I recently attended the Bio Manufacturing Summit 2011 in San Diego focused on managing the supply chain in the bio pharma industry. My background is with the high tech electronics supply chain and I found the similarities and differences very interesting. I had the opportunity to attend a few presentations. Topics ranged from outsourcing to managing material supply to capacity utilization. I think that there are many lessons learned from the electronics supply chain that can be applied to pharma but the reverse is also true. Let me explain. Degree of outsourcing
- In electronics there are many examples where 100 percent of manufacturing is outsourced. OEM’s (or as they often call them in pharma ‘sponsors’) have shed all overhead from their manufacturing environments.
- In pharma most OEM’s outsource a portion of their manufacturing. They still see manufacturing as a core competency.
- Electronics have made a noble effort to create a strategic relationship between the OEM and the outsourcing partner. The same exists with pharma as it is very difficult and costly to change partners.
- In electronics, agreements are created with rules around upside/downside flexibility, firm commit zones and cancellation policies.
- In pharma, regulations have forced a far more comprehensive approach to a partner agreement. Agreements can be up to 300 pages!
- The need for a well defined agreement may be a lesson learned from pharma. During the downturn many electronics companies were exposed with ‘weak links’ in their agreements that did not clearly define the liability associated with demand decreases and inventory levels.
- A majority of electronics companies have adopted elements of lean manufacturing. Kanbans and supermarkets are used frequently, and postponement strategies are the hot topic of the day.
- Capacity is important in both industries but the cost associated with pharma capital equipment is much higher. Utilization is very important in pharma. Pharma are considering lean and see the benefit of reducing inventory levels but there is a constant struggle between capacity utilization and pull based lean principles.
- For many electronics companies, material can represent up to 90 percent of their cost of goods. Much time has been spent stratifying inventory, adopting various days of supply policies based on value/volume and min max replenishment programs.
- In the bio pharma conference they spoke about the need to mitigate their supply chain risk through various inventory strategies to eliminate shortages of low dollar items like vials.
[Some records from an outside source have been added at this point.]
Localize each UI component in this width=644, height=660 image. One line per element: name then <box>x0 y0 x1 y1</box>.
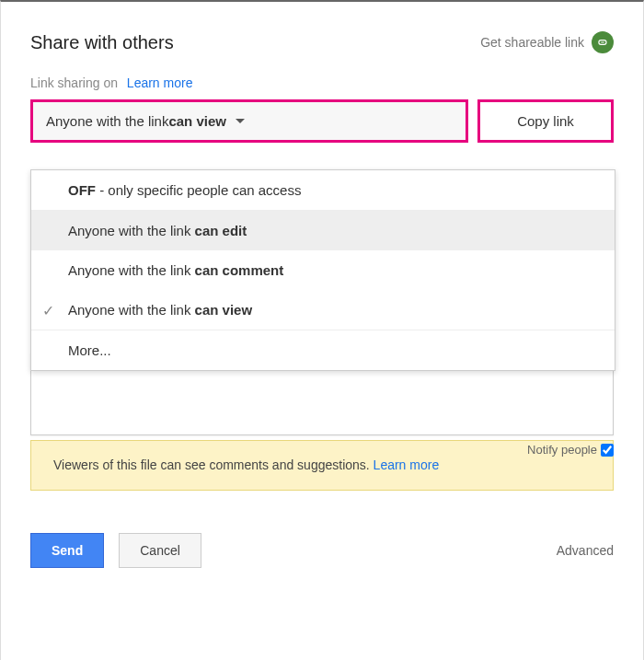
menu-item-can-comment[interactable]: Anyone with the link can comment <box>31 250 615 290</box>
dropdown-value: can view <box>168 113 226 129</box>
shareable-link-label: Get shareable link <box>480 35 584 50</box>
chevron-down-icon <box>236 119 245 123</box>
copy-link-button[interactable]: Copy link <box>477 99 614 143</box>
status-text: Link sharing on <box>30 75 118 90</box>
menu-view-bold: can view <box>195 302 253 318</box>
notify-people-label: Notify people <box>527 443 597 457</box>
menu-comment-prefix: Anyone with the link <box>68 262 195 278</box>
menu-view-prefix: Anyone with the link <box>68 302 195 318</box>
advanced-link[interactable]: Advanced <box>557 543 614 558</box>
banner-text: Viewers of this file can see comments an… <box>53 457 374 472</box>
menu-edit-bold: can edit <box>195 223 247 238</box>
menu-item-can-view[interactable]: ✓ Anyone with the link can view <box>31 290 615 330</box>
menu-item-can-edit[interactable]: Anyone with the link can edit <box>31 211 615 250</box>
menu-item-off[interactable]: OFF - only specific people can access <box>31 170 615 210</box>
menu-comment-bold: can comment <box>195 262 284 278</box>
check-icon: ✓ <box>42 301 54 318</box>
menu-off-rest: - only specific people can access <box>96 182 301 198</box>
banner-learn-more[interactable]: Learn more <box>374 457 440 472</box>
link-icon <box>592 31 614 53</box>
learn-more-link[interactable]: Learn more <box>127 75 193 90</box>
dropdown-prefix: Anyone with the link <box>46 113 168 129</box>
cancel-button[interactable]: Cancel <box>119 533 201 568</box>
permission-dropdown[interactable]: Anyone with the link can view <box>30 99 468 143</box>
get-shareable-link[interactable]: Get shareable link <box>480 31 614 53</box>
dialog-title: Share with others <box>30 32 174 53</box>
notify-people-checkbox[interactable] <box>601 444 614 457</box>
permission-menu: OFF - only specific people can access An… <box>30 169 615 371</box>
menu-edit-prefix: Anyone with the link <box>68 223 195 238</box>
menu-off-bold: OFF <box>68 182 96 198</box>
send-button[interactable]: Send <box>30 533 104 568</box>
menu-item-more[interactable]: More... <box>31 330 615 370</box>
link-sharing-status: Link sharing on Learn more <box>30 75 614 90</box>
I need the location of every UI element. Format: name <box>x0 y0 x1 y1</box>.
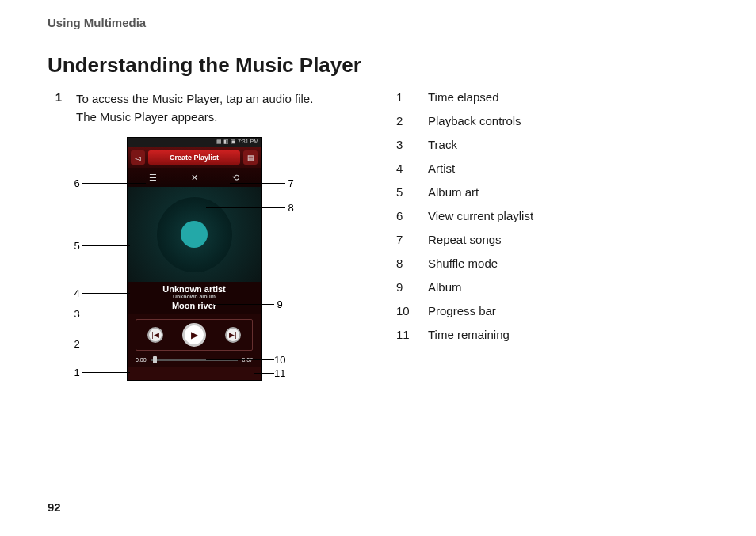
legend-number: 1 <box>396 90 410 104</box>
legend-row: 1Time elapsed <box>396 90 708 104</box>
playback-controls: |◀ ▶ ▶| <box>128 314 261 354</box>
legend-number: 3 <box>396 138 410 151</box>
legend-row: 2Playback controls <box>396 114 708 127</box>
step-text: To access the Music Player, tap an audio… <box>76 90 313 126</box>
callout-8: 8 <box>206 202 296 214</box>
callout-1: 1 <box>71 367 130 378</box>
prev-icon: |◀ <box>147 327 163 343</box>
legend-number: 11 <box>396 328 410 341</box>
status-icons: ▦ ◧ ▣ <box>216 139 236 145</box>
top-bar: ◅ Create Playlist ▤ <box>128 147 261 168</box>
legend-number: 10 <box>396 304 410 317</box>
playlist-icon: ☰ <box>149 173 157 183</box>
left-column: 1 To access the Music Player, tap an aud… <box>48 90 365 398</box>
legend-number: 9 <box>396 280 410 294</box>
legend-label: Progress bar <box>428 304 496 317</box>
legend-label: Track <box>428 138 457 151</box>
legend-label: Album <box>428 280 462 294</box>
legend-label: Time remaining <box>428 328 510 341</box>
diagram: ▦ ◧ ▣ 7:31 PM ◅ Create Playlist ▤ ☰ ✕ ⟲ <box>48 137 365 398</box>
callout-num: 2 <box>71 338 82 350</box>
next-icon: ▶| <box>225 327 241 343</box>
legend-column: 1Time elapsed2Playback controls3Track4Ar… <box>396 90 708 398</box>
callout-9: 9 <box>214 298 285 310</box>
callout-num: 8 <box>285 202 296 214</box>
callout-num: 3 <box>71 308 82 320</box>
callout-num: 7 <box>285 177 296 189</box>
callout-4: 4 <box>71 287 130 299</box>
controls-box: |◀ ▶ ▶| <box>136 319 253 351</box>
status-bar: ▦ ◧ ▣ 7:31 PM <box>128 138 261 147</box>
step-line-1: To access the Music Player, tap an audio… <box>76 92 313 105</box>
legend-label: Album art <box>428 185 479 199</box>
progress-handle <box>153 356 157 363</box>
callout-11: 11 <box>254 367 285 379</box>
back-icon: ◅ <box>131 150 145 165</box>
page-title: Understanding the Music Player <box>48 53 708 78</box>
artist-label: Unknown artist <box>128 284 261 294</box>
callout-num: 5 <box>71 240 82 252</box>
legend-number: 6 <box>396 209 410 222</box>
callout-3: 3 <box>71 308 130 320</box>
album-art <box>128 187 261 282</box>
shuffle-icon: ✕ <box>191 173 198 183</box>
legend-label: Shuffle mode <box>428 257 498 270</box>
legend-row: 4Artist <box>396 162 708 175</box>
legend-label: Artist <box>428 162 455 175</box>
legend-row: 5Album art <box>396 185 708 199</box>
callout-5: 5 <box>71 240 130 252</box>
status-time: 7:31 PM <box>238 139 258 144</box>
legend-row: 7Repeat songs <box>396 233 708 246</box>
legend-number: 5 <box>396 185 410 199</box>
legend-label: View current playlist <box>428 209 533 222</box>
phone-screenshot: ▦ ◧ ▣ 7:31 PM ◅ Create Playlist ▤ ☰ ✕ ⟲ <box>127 137 262 381</box>
legend-row: 11Time remaining <box>396 328 708 341</box>
section-header: Using Multimedia <box>48 16 708 29</box>
callout-num: 1 <box>71 367 82 378</box>
legend-row: 8Shuffle mode <box>396 257 708 270</box>
create-playlist-button: Create Playlist <box>148 150 240 165</box>
legend-number: 2 <box>396 114 410 127</box>
legend-row: 9Album <box>396 280 708 294</box>
legend-number: 8 <box>396 257 410 270</box>
legend-label: Repeat songs <box>428 233 502 246</box>
callout-2: 2 <box>71 338 139 350</box>
legend-number: 7 <box>396 233 410 246</box>
callout-num: 10 <box>274 354 285 366</box>
callout-10: 10 <box>206 354 285 366</box>
step-row: 1 To access the Music Player, tap an aud… <box>48 90 365 126</box>
play-icon: ▶ <box>182 323 206 347</box>
legend-row: 10Progress bar <box>396 304 708 317</box>
callout-num: 9 <box>274 298 285 310</box>
legend-row: 3Track <box>396 138 708 151</box>
step-number: 1 <box>48 90 62 126</box>
callout-7: 7 <box>230 177 296 189</box>
legend-row: 6View current playlist <box>396 209 708 222</box>
time-elapsed: 0:00 <box>136 357 147 363</box>
legend-number: 4 <box>396 162 410 175</box>
page-number: 92 <box>48 500 61 514</box>
callout-num: 6 <box>71 177 82 189</box>
callout-num: 4 <box>71 287 82 299</box>
step-line-2: The Music Player appears. <box>76 110 217 124</box>
callout-num: 11 <box>274 367 285 379</box>
legend-label: Playback controls <box>428 114 521 127</box>
callout-6: 6 <box>71 177 146 189</box>
menu-icon: ▤ <box>243 150 258 165</box>
legend-label: Time elapsed <box>428 90 499 104</box>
I sensed that more attention is required in this area.
- Electronics companies struggle to maintain on time delivery objectives and when the product is not on the shelf they may face perishable demand where the consumer goes elsewhere
- In bio pharma, on time delivery is mandatory. Lives are at stake. When there are debates about inventory or delivery , delivery has to be the priority. This makes supply chain management very challenging in this industry. As pressure to reduce cost increases, it can never compromise delivery.
- The challenges here are very similar between both industries. Both are struggling with disparate data from different systems, and mergers and acquisitions.
- Both have complex integrated supply chains where their vertical network can span many levels with many dependencies.
- Once again I saw many similarities here. Both industries agree that evaluating opportunities and risk in demand changes, or product launches or supply issues can better prepare them for the future. This requires the need to continuously plan, monitor and respond.
During the conference high tech electronics was often referenced as a role model for the bio pharma industry. I came away with a great deal of respect for the challenges of the pharma industry but also an enthusiasm for the opportunities for improvement and the increased level of attention directed to the supply chain.